● Try it: Among the entries below, please repeat exactly and only the lines from the line containing "de la Unidad" to the line containing "-Союз радиолюбителей", both lines included.

Dataset entries:
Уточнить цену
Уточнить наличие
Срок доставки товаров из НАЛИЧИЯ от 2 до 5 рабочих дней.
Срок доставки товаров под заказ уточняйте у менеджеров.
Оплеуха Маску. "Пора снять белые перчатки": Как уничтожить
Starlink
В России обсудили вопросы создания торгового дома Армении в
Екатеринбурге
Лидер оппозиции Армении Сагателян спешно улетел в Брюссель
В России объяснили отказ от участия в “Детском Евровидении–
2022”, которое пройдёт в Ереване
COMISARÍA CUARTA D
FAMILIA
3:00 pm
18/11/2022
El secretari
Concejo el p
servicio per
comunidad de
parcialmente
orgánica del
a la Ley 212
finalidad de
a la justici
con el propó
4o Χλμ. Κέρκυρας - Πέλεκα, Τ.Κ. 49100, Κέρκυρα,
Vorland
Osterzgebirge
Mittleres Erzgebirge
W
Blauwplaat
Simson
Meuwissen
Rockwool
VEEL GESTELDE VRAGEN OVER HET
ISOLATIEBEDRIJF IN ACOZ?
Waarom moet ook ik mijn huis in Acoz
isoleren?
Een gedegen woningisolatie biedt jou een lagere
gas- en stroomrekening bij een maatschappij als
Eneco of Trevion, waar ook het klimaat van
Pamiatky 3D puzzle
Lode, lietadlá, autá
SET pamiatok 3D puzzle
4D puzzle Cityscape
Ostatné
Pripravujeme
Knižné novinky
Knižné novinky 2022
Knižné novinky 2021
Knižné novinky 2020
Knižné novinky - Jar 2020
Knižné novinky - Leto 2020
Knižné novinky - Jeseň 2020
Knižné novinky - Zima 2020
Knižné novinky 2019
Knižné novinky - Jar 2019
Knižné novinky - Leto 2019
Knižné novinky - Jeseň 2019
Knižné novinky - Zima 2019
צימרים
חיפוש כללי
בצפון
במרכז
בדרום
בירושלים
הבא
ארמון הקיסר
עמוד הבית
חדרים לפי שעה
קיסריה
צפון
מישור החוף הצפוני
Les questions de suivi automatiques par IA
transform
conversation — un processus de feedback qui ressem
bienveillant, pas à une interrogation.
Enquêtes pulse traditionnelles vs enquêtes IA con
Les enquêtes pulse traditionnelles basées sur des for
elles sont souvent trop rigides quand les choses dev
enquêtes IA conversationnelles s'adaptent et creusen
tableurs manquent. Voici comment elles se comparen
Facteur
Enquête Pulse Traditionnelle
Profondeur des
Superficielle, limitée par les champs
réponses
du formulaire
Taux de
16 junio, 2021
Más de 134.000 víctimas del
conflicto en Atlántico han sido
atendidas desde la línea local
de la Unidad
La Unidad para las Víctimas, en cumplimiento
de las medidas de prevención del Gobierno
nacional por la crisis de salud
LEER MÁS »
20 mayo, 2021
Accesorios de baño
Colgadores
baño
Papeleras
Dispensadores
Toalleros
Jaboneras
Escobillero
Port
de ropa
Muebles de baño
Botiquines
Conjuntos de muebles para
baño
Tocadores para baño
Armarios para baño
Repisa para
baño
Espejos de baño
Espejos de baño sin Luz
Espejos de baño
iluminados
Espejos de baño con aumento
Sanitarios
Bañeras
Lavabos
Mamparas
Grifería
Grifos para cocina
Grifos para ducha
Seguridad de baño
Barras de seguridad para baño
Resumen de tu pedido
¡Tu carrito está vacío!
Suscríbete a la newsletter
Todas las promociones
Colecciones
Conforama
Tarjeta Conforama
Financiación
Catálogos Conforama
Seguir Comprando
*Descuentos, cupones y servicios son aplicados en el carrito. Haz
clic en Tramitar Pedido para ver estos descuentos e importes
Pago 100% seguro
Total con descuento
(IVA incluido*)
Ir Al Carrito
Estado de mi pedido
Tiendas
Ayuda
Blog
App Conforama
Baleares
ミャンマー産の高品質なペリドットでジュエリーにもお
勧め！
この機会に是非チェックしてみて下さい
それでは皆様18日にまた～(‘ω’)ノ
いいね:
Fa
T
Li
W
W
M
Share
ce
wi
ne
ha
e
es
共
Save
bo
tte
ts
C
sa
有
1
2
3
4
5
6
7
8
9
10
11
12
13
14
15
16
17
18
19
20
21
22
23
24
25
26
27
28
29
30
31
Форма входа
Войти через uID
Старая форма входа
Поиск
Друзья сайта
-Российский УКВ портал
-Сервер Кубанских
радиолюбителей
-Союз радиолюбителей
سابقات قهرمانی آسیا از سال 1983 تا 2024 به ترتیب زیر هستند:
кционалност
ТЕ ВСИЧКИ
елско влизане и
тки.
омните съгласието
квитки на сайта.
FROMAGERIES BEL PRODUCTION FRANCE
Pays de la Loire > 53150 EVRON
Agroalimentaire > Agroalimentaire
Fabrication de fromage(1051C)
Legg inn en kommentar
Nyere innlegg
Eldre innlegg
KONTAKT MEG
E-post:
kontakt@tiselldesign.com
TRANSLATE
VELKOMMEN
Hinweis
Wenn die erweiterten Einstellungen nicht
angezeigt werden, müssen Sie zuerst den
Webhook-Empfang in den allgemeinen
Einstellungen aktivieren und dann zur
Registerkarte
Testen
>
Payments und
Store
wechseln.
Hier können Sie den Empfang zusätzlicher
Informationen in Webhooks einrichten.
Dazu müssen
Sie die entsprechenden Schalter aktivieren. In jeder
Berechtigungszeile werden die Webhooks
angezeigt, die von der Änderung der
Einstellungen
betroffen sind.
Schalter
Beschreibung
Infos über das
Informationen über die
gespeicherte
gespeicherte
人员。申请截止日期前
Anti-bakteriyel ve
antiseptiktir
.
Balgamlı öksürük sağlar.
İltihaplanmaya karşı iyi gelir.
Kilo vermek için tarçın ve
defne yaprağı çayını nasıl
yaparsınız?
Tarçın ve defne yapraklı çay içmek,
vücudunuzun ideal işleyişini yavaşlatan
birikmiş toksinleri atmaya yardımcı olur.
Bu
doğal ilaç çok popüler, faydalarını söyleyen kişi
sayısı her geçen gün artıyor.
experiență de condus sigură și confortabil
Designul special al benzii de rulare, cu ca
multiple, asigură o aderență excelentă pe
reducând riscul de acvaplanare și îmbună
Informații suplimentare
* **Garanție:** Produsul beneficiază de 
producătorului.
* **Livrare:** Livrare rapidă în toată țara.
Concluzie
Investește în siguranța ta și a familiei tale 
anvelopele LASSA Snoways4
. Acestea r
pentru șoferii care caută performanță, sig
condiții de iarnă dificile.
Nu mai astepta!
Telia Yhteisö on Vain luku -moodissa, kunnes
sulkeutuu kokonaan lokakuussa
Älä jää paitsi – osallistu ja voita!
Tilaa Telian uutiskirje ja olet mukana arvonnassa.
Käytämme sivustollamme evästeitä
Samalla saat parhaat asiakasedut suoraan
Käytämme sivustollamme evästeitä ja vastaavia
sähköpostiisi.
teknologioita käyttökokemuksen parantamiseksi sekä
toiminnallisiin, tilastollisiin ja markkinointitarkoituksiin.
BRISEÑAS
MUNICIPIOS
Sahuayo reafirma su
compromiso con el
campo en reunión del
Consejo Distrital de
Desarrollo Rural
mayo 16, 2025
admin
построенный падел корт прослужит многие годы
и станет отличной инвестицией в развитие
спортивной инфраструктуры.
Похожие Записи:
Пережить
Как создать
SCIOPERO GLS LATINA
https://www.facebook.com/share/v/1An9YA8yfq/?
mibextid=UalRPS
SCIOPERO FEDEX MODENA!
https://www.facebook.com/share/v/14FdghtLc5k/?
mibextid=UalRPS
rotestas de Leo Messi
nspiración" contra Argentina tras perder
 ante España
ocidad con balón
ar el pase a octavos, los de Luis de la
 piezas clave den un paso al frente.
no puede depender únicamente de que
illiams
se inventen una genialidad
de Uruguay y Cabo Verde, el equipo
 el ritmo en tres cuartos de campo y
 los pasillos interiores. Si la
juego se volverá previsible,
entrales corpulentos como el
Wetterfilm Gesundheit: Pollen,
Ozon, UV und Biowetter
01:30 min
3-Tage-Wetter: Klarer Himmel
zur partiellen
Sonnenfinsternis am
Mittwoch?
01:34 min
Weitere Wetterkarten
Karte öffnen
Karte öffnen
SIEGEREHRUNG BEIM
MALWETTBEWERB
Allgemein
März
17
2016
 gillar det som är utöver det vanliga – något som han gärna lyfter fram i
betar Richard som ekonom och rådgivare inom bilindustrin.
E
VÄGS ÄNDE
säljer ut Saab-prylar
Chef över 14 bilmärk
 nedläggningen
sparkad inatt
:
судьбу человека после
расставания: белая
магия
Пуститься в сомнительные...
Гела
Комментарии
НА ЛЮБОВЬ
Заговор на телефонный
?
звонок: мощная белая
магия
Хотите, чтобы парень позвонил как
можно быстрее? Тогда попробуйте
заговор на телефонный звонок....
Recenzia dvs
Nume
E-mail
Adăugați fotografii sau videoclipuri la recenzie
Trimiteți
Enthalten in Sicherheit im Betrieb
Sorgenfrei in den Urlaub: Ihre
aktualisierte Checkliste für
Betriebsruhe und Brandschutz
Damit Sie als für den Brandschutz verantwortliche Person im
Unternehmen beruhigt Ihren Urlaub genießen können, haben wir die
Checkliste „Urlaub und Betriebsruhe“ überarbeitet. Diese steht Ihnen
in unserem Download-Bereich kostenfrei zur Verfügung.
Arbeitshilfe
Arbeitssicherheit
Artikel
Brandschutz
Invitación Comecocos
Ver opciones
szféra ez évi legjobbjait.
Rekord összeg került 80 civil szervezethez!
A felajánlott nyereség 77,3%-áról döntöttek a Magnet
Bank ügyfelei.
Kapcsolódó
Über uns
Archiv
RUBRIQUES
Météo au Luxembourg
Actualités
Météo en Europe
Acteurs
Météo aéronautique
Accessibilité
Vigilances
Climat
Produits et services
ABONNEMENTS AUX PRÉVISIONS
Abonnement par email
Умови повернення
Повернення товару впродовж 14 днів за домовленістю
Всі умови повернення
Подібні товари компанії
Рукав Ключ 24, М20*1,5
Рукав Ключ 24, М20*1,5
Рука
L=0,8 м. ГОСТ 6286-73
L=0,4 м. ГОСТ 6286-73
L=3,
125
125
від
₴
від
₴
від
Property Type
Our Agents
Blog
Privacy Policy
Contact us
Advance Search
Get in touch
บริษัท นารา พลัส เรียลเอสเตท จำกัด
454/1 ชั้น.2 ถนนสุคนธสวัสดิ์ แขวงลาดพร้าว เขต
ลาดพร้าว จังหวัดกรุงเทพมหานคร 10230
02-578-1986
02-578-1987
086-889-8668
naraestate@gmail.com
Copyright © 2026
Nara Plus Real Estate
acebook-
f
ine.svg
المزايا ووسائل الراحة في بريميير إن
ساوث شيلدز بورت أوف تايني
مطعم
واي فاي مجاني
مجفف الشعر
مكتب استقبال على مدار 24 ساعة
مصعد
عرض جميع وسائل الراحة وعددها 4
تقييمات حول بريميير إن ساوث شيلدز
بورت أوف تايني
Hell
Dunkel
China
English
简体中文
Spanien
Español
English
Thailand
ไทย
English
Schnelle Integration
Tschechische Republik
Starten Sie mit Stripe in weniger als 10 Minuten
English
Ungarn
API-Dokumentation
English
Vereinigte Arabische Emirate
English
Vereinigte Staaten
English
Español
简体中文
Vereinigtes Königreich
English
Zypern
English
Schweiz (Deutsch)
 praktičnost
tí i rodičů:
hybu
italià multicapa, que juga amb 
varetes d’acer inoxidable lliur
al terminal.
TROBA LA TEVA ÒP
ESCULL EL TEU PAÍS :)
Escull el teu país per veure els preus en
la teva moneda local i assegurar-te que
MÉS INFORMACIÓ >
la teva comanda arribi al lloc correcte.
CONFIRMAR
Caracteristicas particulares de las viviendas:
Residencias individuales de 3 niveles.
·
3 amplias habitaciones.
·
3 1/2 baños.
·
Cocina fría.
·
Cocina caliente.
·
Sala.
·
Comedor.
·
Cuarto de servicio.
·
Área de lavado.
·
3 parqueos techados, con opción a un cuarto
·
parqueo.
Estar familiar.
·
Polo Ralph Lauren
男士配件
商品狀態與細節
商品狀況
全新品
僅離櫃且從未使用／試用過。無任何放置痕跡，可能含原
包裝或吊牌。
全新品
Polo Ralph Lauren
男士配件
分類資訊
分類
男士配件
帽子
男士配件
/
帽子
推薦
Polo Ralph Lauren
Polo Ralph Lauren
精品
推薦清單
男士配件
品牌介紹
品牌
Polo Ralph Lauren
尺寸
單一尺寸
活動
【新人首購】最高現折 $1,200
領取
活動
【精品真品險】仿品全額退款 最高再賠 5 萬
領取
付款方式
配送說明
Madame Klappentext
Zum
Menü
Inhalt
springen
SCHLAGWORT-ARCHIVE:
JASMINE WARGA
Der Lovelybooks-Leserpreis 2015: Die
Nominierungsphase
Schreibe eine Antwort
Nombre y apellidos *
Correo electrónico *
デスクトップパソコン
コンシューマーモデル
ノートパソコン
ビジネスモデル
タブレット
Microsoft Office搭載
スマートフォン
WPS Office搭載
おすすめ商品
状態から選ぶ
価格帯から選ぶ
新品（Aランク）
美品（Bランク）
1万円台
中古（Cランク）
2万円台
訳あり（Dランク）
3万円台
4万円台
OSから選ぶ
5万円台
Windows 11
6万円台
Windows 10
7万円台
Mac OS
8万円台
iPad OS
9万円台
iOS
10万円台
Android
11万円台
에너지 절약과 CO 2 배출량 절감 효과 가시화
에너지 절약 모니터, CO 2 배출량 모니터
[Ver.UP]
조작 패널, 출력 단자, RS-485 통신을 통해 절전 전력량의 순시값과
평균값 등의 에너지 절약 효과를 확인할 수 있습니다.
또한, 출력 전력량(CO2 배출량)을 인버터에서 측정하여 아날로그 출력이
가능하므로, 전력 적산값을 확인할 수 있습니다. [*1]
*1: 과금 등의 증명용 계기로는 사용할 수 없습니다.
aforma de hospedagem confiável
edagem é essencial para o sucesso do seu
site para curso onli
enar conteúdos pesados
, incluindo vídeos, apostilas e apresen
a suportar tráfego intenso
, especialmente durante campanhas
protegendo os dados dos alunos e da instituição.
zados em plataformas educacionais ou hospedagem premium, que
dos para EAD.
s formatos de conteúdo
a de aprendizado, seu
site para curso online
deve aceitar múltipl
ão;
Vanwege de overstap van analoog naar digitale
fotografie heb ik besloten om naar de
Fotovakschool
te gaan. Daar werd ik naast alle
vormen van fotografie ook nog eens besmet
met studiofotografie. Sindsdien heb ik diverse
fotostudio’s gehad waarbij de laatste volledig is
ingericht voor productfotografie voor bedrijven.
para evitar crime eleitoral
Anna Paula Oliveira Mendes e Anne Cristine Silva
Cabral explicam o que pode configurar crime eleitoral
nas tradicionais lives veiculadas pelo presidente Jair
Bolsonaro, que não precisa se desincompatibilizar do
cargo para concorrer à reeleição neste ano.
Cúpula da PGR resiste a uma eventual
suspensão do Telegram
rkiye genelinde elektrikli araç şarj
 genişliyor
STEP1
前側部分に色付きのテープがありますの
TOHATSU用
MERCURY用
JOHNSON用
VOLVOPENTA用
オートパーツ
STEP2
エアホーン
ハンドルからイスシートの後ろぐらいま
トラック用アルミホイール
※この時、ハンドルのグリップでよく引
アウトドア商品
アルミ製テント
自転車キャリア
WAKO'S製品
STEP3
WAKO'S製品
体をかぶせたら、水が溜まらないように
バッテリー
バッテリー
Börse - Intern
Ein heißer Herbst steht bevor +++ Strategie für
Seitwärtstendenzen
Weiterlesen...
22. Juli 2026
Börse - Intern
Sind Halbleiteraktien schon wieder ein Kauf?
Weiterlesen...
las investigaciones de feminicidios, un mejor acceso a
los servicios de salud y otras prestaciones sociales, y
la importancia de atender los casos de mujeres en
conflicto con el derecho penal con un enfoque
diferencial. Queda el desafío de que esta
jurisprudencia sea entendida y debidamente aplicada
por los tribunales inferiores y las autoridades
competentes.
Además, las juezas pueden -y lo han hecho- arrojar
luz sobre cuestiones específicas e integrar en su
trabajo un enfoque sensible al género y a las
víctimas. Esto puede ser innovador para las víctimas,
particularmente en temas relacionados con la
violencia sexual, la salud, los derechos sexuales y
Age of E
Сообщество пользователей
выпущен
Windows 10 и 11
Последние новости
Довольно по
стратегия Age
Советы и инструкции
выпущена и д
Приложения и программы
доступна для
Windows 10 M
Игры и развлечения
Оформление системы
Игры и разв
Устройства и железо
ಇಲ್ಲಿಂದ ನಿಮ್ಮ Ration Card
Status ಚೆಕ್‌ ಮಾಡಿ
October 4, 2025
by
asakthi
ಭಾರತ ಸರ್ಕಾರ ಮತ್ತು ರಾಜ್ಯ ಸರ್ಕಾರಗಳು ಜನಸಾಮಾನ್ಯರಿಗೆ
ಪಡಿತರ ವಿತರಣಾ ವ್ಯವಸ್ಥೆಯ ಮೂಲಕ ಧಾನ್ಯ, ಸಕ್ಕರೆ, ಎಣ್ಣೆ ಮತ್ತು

● Answer section:
de la Unidad
La Unidad para las Víctimas, en cumplimiento
de las medidas de prevención del Gobierno
nacional por la crisis de salud
LEER MÁS »
20 mayo, 2021
Accesorios de baño
Colgadores
baño
Papeleras
Dispensadores
Toalleros
Jaboneras
Escobillero
Port
de ropa
Muebles de baño
Botiquines
Conjuntos de muebles para
baño
Tocadores para baño
Armarios para baño
Repisa para
baño
Espejos de baño
Espejos de baño sin Luz
Espejos de baño
iluminados
Espejos de baño con aumento
Sanitarios
Bañeras
Lavabos
Mamparas
Grifería
Grifos para cocina
Grifos para ducha
Seguridad de baño
Barras de seguridad para baño
Resumen de tu pedido
¡Tu carrito está vacío!
Suscríbete a la newsletter
Todas las promociones
Colecciones
Conforama
Tarjeta Conforama
Financiación
Catálogos Conforama
Seguir Comprando
*Descuentos, cupones y servicios son aplicados en el carrito. Haz
clic en Tramitar Pedido para ver estos descuentos e importes
Pago 100% seguro
Total con descuento
(IVA incluido*)
Ir Al Carrito
Estado de mi pedido
Tiendas
Ayuda
Blog
App Conforama
Baleares
ミャンマー産の高品質なペリドットでジュエリーにもお
勧め！
この機会に是非チェックしてみて下さい
それでは皆様18日にまた～(‘ω’)ノ
いいね:
Fa
T
Li
W
W
M
Share
ce
wi
ne
ha
e
es
共
Save
bo
tte
ts
C
sa
有
1
2
3
4
5
6
7
8
9
10
11
12
13
14
15
16
17
18
19
20
21
22
23
24
25
26
27
28
29
30
31
Форма входа
Войти через uID
Старая форма входа
Поиск
Друзья сайта
-Российский УКВ портал
-Сервер Кубанских
радиолюбителей
-Союз радиолюбителей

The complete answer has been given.